山の頂から

やさしい風

エピローグ

2008-09-14 21:19:03 | Weblog
 残暑が厳しいとはいえ、やはり里は秋の風。
空を行く雲は、目に痛いほど眩しい。
ふと空を見上げては小さな溜息を洩らす自分に気付く。

 初七日が過ぎて斎場への支払いを終える。
後の始末をきっちりとし、これほどまでに子の行く末を考えた父に、
改めて敬服をしている。
≪美田≫こそ残さなかったが、終の棲家に関しても甘えなかった父。
その、きっぱりとした姿勢に泪を零す。

 亡くなる数日前、弟の手を取って涙した父は、
恐らく、自分には許された時間のないことを悟っていたに違いない。
口にこそ出さなかったが「後を頼む!」と言いたかったのだと思う。

 今夜は十五夜。
けんちん汁を作って仮の祭壇にあげた。
小学校の6年生の時、宿題で出された十五夜の絵。
絵の上手い父が描いてくれたことを思い出した。
誰が見ても児童が描いたようには見えなかったっけ。
すっかり忘れていたことが鮮明によみがえった。

 暫くは、見るもの聞くもの全てに父を重ねる癖が付きそう・・・
今年は、どんな紅葉を目にすることが出来るだろうか。

両親の播いた種

2008-09-14 06:40:08 | Weblog
  父の葬儀に際して心寄せて下さった方々の温かさに、
感激をしている。こんなにも他人は優しく温かかったのかと、
今更ながら実感した。

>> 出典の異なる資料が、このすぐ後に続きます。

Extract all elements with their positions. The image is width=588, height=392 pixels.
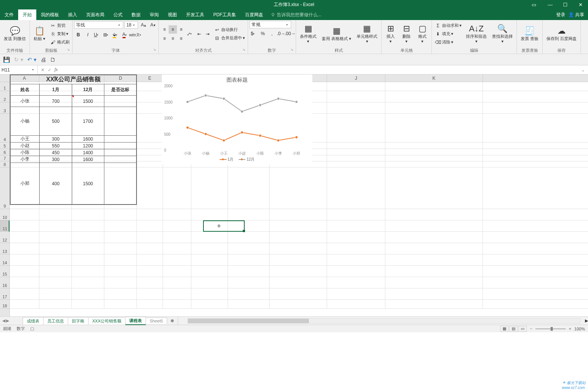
percent-format-button[interactable]: % (259, 29, 267, 38)
tab-file[interactable]: 文件 (0, 9, 18, 20)
horizontal-scrollbar[interactable] (188, 318, 580, 324)
save-baidu-button[interactable]: ☁保存到 百度网盘 (544, 25, 579, 42)
row-header[interactable]: 15 (0, 266, 9, 277)
font-name-select[interactable]: 等线▾ (74, 21, 123, 29)
tab-view[interactable]: 视图 (163, 9, 182, 20)
print-preview-button[interactable]: 🖨 (40, 56, 46, 63)
sheet-tab[interactable]: XXX公司销售额 (88, 317, 126, 325)
close-button[interactable]: ✕ (573, 0, 588, 9)
column-header[interactable]: J (327, 74, 385, 82)
embedded-chart[interactable]: 图表标题 0500100015002000小张小杨小王小赵小陈小李小郑 .leg… (162, 74, 312, 164)
row-header[interactable]: 8 (0, 161, 9, 167)
decrease-indent-button[interactable]: ⇤ (195, 30, 203, 38)
tab-formulas[interactable]: 公式 (109, 9, 127, 20)
row-header[interactable]: 9 (0, 167, 9, 209)
tab-insert[interactable]: 插入 (64, 9, 82, 20)
row-header[interactable]: 18 (0, 300, 9, 309)
format-painter-button[interactable]: 🖌格式刷 (48, 39, 71, 46)
insert-cells-button[interactable]: ⊞插入▾ (383, 23, 398, 45)
save-button[interactable]: 💾 (3, 56, 10, 63)
row-header[interactable]: 6 (0, 149, 9, 155)
row-header[interactable]: 14 (0, 254, 9, 266)
new-sheet-button[interactable]: ⊕ (167, 318, 178, 323)
shrink-font-button[interactable]: A▾ (149, 21, 157, 29)
format-cells-button[interactable]: ▢格式▾ (415, 23, 430, 45)
view-page-break-button[interactable]: ▭ (518, 326, 527, 332)
row-header[interactable]: 17 (0, 288, 9, 300)
sheet-tab[interactable]: 员工信息 (43, 317, 68, 325)
tab-layout[interactable]: 页面布局 (82, 9, 109, 20)
tab-pdf[interactable]: PDF工具集 (209, 9, 240, 20)
fill-color-button[interactable]: ⬙▾ (112, 31, 120, 39)
row-header[interactable]: 5 (0, 143, 9, 149)
clipboard-launcher[interactable]: ↘ (67, 48, 70, 51)
formula-input[interactable] (61, 65, 578, 74)
accounting-format-button[interactable]: $▾ (250, 29, 258, 38)
print-button[interactable]: 🗋 (50, 56, 56, 63)
cancel-formula-icon[interactable]: ✕ (41, 67, 45, 73)
tab-home[interactable]: 开始 (18, 9, 36, 20)
row-header[interactable]: 10 (0, 209, 9, 220)
row-header[interactable]: 16 (0, 277, 9, 288)
wrap-text-button[interactable]: ↩自动换行 (213, 26, 246, 34)
column-header[interactable]: E (137, 74, 163, 82)
sheet-nav-next[interactable]: ▶ (6, 318, 9, 323)
zoom-out-button[interactable]: － (529, 326, 533, 332)
row-header[interactable]: 7 (0, 155, 9, 161)
sheet-tab-active[interactable]: 课程表 (125, 317, 146, 325)
name-box[interactable]: H11▾ (0, 65, 38, 74)
column-header[interactable]: K (385, 74, 483, 82)
row-header[interactable]: 1 (0, 82, 9, 91)
view-normal-button[interactable]: ▦ (500, 326, 509, 332)
tab-developer[interactable]: 开发工具 (182, 9, 209, 20)
font-size-select[interactable]: 18▾ (124, 21, 138, 29)
conditional-format-button[interactable]: ▦条件格式▾ (298, 23, 319, 45)
phonetic-button[interactable]: wén文▾ (131, 31, 139, 39)
sheet-tab[interactable]: Sheet5 (146, 318, 167, 324)
align-middle-button[interactable]: ≡ (169, 25, 177, 34)
tab-baidu[interactable]: 百度网盘 (240, 9, 268, 20)
enter-formula-icon[interactable]: ✓ (48, 67, 51, 73)
tab-templates[interactable]: 我的模板 (36, 9, 64, 20)
row-header[interactable]: 4 (0, 114, 9, 143)
sheet-tab[interactable]: 田字格 (68, 317, 88, 325)
fx-icon[interactable]: fx (54, 67, 58, 73)
spreadsheet-grid[interactable]: 123456789101112131415161718 ABCDEFGHIJK … (0, 74, 588, 316)
select-all-corner[interactable] (0, 74, 9, 82)
align-launcher[interactable]: ↘ (242, 48, 245, 51)
underline-button[interactable]: U▾ (93, 31, 101, 39)
align-left-button[interactable]: ≡ (160, 34, 169, 43)
copy-button[interactable]: ⎘复制 ▾ (48, 30, 71, 38)
tab-review[interactable]: 审阅 (145, 9, 163, 20)
table-format-button[interactable]: ▦套用 表格格式 ▾ (320, 25, 354, 42)
paste-button[interactable]: 📋 粘贴 ▾ (31, 25, 48, 42)
row-header[interactable]: 13 (0, 243, 9, 254)
align-top-button[interactable]: ≡ (160, 25, 169, 34)
sheet-tab[interactable]: 成绩表 (23, 317, 43, 325)
number-format-select[interactable]: 常规▾ (250, 21, 291, 28)
login-link[interactable]: 登录 (556, 12, 565, 18)
font-color-button[interactable]: A▾ (121, 31, 130, 39)
grow-font-button[interactable]: A▴ (139, 21, 147, 29)
font-launcher[interactable]: ↘ (153, 48, 156, 51)
italic-button[interactable]: I (84, 31, 92, 39)
fill-button[interactable]: ⬇填充 ▾ (433, 30, 463, 38)
macro-record-icon[interactable]: ▢ (30, 326, 34, 331)
zoom-level[interactable]: 100% (574, 327, 585, 331)
ribbon-toggle-icon[interactable]: ▭ (528, 0, 540, 9)
zoom-in-button[interactable]: ＋ (568, 326, 572, 332)
minimize-button[interactable]: ― (543, 0, 558, 9)
row-header[interactable]: 2 (0, 91, 9, 102)
zoom-slider[interactable] (535, 328, 566, 329)
border-button[interactable]: ⊞▾ (102, 31, 111, 39)
comma-format-button[interactable]: , (268, 29, 276, 38)
merge-center-button[interactable]: ⊟合并后居中 ▾ (213, 34, 246, 42)
row-header[interactable]: 3 (0, 102, 9, 114)
invoice-verify-button[interactable]: 🧾发票 查验 (518, 25, 541, 42)
align-center-button[interactable]: ≡ (169, 34, 177, 43)
increase-indent-button[interactable]: ⇥ (203, 30, 212, 38)
view-page-layout-button[interactable]: ▤ (509, 326, 518, 332)
number-launcher[interactable]: ↘ (290, 48, 293, 51)
tell-me[interactable]: 告诉我您想要做什么... (271, 9, 321, 20)
row-header[interactable]: 12 (0, 232, 9, 243)
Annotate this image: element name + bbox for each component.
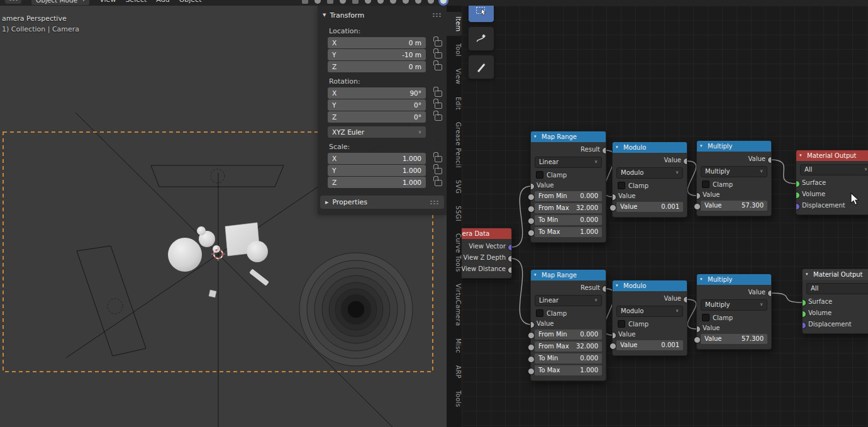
- node-socket[interactable]: [528, 218, 535, 225]
- checkbox[interactable]: [618, 320, 625, 328]
- number-field[interactable]: To Min0.000: [535, 215, 602, 225]
- sidebar-tab-ssgi[interactable]: SSGI: [447, 201, 462, 226]
- toggle-xray-icon[interactable]: [390, 0, 396, 4]
- shading-material-icon[interactable]: [428, 0, 434, 4]
- lock-icon[interactable]: [435, 64, 442, 70]
- node-enum-dropdown[interactable]: Linear∨: [535, 295, 602, 306]
- sidebar-tab-grease-pencil[interactable]: Grease Pencil: [447, 118, 462, 172]
- collapse-arrow-icon[interactable]: ▾: [799, 150, 802, 161]
- properties-panel-header[interactable]: ▶ Properties: [320, 196, 444, 209]
- falloff-dropdown[interactable]: [352, 0, 359, 4]
- node-enum-dropdown[interactable]: Modulo∨: [616, 306, 683, 317]
- number-field[interactable]: Value57.300: [701, 201, 767, 211]
- node-socket[interactable]: [602, 286, 606, 292]
- node-enum-dropdown[interactable]: All∨: [806, 283, 868, 294]
- shading-rendered-icon[interactable]: [440, 0, 447, 4]
- node-socket[interactable]: [531, 183, 535, 190]
- lock-icon[interactable]: [435, 103, 442, 109]
- number-field[interactable]: From Max32.000: [535, 341, 602, 352]
- sidebar-tab-view[interactable]: View: [447, 64, 462, 89]
- number-field[interactable]: From Min0.000: [535, 191, 602, 201]
- collapse-arrow-icon[interactable]: ▾: [616, 280, 618, 291]
- node-socket[interactable]: [697, 192, 701, 199]
- sidebar-tab-tool[interactable]: Tool: [447, 39, 462, 61]
- shading-solid-icon[interactable]: [415, 0, 421, 4]
- node-enum-dropdown[interactable]: All∨: [800, 164, 868, 175]
- shading-wireframe-icon[interactable]: [403, 0, 409, 4]
- node-header[interactable]: ▾Modulo: [613, 280, 687, 291]
- node-socket[interactable]: [694, 203, 701, 210]
- node-socket[interactable]: [602, 147, 606, 154]
- sidebar-tab-item[interactable]: Item: [447, 12, 462, 36]
- node-header[interactable]: ▾Material Output: [803, 269, 868, 280]
- sidebar-tab-arp[interactable]: ARP: [447, 361, 462, 383]
- node-header[interactable]: ▾Material Output: [796, 150, 868, 161]
- number-field[interactable]: To Max1.000: [535, 227, 602, 237]
- lock-icon[interactable]: [435, 156, 442, 162]
- node-socket[interactable]: [796, 192, 800, 199]
- checkbox[interactable]: [702, 180, 709, 188]
- node-socket[interactable]: [683, 158, 687, 165]
- node-socket[interactable]: [697, 326, 701, 333]
- drag-grip-icon[interactable]: [432, 13, 442, 17]
- node-socket[interactable]: [803, 322, 806, 329]
- lock-icon[interactable]: [435, 168, 442, 174]
- node-socket[interactable]: [613, 194, 616, 201]
- checkbox[interactable]: [702, 314, 709, 321]
- node-header[interactable]: ▾Multiply: [697, 274, 771, 285]
- viewport-3d[interactable]: amera Perspective 1) Collection | Camera…: [0, 6, 447, 427]
- node-socket[interactable]: [528, 194, 535, 201]
- node-socket[interactable]: [531, 321, 535, 328]
- value-slider[interactable]: Z0°: [328, 111, 426, 123]
- node-socket[interactable]: [803, 299, 806, 306]
- lock-icon[interactable]: [435, 40, 442, 47]
- node-header[interactable]: ▾Camera Data: [462, 228, 511, 239]
- value-slider[interactable]: Y1.000: [328, 165, 426, 176]
- node-socket[interactable]: [508, 244, 511, 251]
- node-modulo-2[interactable]: ▾ModuloValueModulo∨ClampValueValue0.001: [612, 280, 687, 356]
- node-enum-dropdown[interactable]: Multiply∨: [701, 166, 767, 177]
- node-socket[interactable]: [508, 267, 511, 274]
- node-header[interactable]: ▾Map Range: [531, 270, 606, 280]
- value-slider[interactable]: Y-10 m: [328, 49, 426, 60]
- node-enum-dropdown[interactable]: Modulo∨: [616, 167, 683, 179]
- value-slider[interactable]: Y0°: [328, 99, 426, 111]
- number-field[interactable]: Value0.001: [616, 340, 683, 350]
- value-slider[interactable]: Z1.000: [328, 177, 426, 188]
- collapse-arrow-icon[interactable]: ▾: [534, 270, 537, 280]
- annotate-tool-button[interactable]: [468, 26, 494, 51]
- menu-select[interactable]: Select: [125, 0, 147, 4]
- node-socket[interactable]: [528, 206, 535, 213]
- node-socket[interactable]: [528, 332, 535, 339]
- node-header[interactable]: ▾Map Range: [531, 131, 606, 142]
- value-slider[interactable]: X0 m: [328, 37, 426, 48]
- node-socket[interactable]: [803, 311, 806, 318]
- node-socket[interactable]: [683, 296, 687, 303]
- node-camera-data[interactable]: ▾Camera DataView VectorView Z DepthView …: [462, 228, 512, 279]
- menu-object[interactable]: Object: [179, 0, 202, 4]
- scene-rings[interactable]: [299, 253, 413, 366]
- sidebar-tab-tools[interactable]: Tools: [447, 386, 462, 412]
- node-map-range-2[interactable]: ▾Map RangeResultLinear∨ClampValueFrom Mi…: [530, 269, 606, 381]
- proportional-editing-icon[interactable]: [340, 0, 346, 4]
- transform-panel-header[interactable]: ▼ Transform: [318, 8, 447, 22]
- menu-view[interactable]: View: [99, 0, 116, 4]
- node-socket[interactable]: [609, 343, 616, 350]
- collapse-arrow-icon[interactable]: ▾: [534, 131, 537, 142]
- snap-settings-dropdown[interactable]: [327, 0, 333, 4]
- number-field[interactable]: To Max1.000: [535, 365, 602, 375]
- menu-add[interactable]: Add: [156, 0, 169, 4]
- number-field[interactable]: From Min0.000: [535, 330, 602, 340]
- node-multiply-1[interactable]: ▾MultiplyValueMultiply∨ClampValueValue57…: [696, 140, 772, 216]
- lock-icon[interactable]: [435, 114, 442, 121]
- mode-selector-dropdown[interactable]: Object Mode ∨: [31, 0, 89, 5]
- node-socket[interactable]: [694, 336, 701, 343]
- pivot-point-dropdown[interactable]: [302, 0, 308, 4]
- collapse-arrow-icon[interactable]: ▾: [700, 141, 703, 152]
- scene-plane-left[interactable]: [77, 246, 146, 356]
- show-overlays-icon[interactable]: [377, 0, 384, 4]
- collapse-arrow-icon[interactable]: ▾: [806, 269, 808, 280]
- node-material-output-2[interactable]: ▾Material OutputAll∨SurfaceVolumeDisplac…: [802, 269, 868, 334]
- scene-small-objects[interactable]: [209, 269, 269, 297]
- lock-icon[interactable]: [435, 180, 442, 186]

そして、こんな時に思わずその人となりを知った。

 両親は共に何一つ財をなしたわけではないが、義理と人情を欠かさず、
他人の痛みを己の痛みとして感じ、それに際してかけた心を、
返して下さったひとの多さに驚いた。
数十年も行き来も無かった方が「お悔やみ欄」を見て駆けつけてくれた。
そんな方が多くいて、本当に感激している。

 きょうだいで、しみじみと両親の生きざまを思い、
残された者は同じように他人の痛みを感じられるような人間として、
この先を生きねばならないと話し合った。

両親の播いた種は、また、ここで芽を出そうとしている。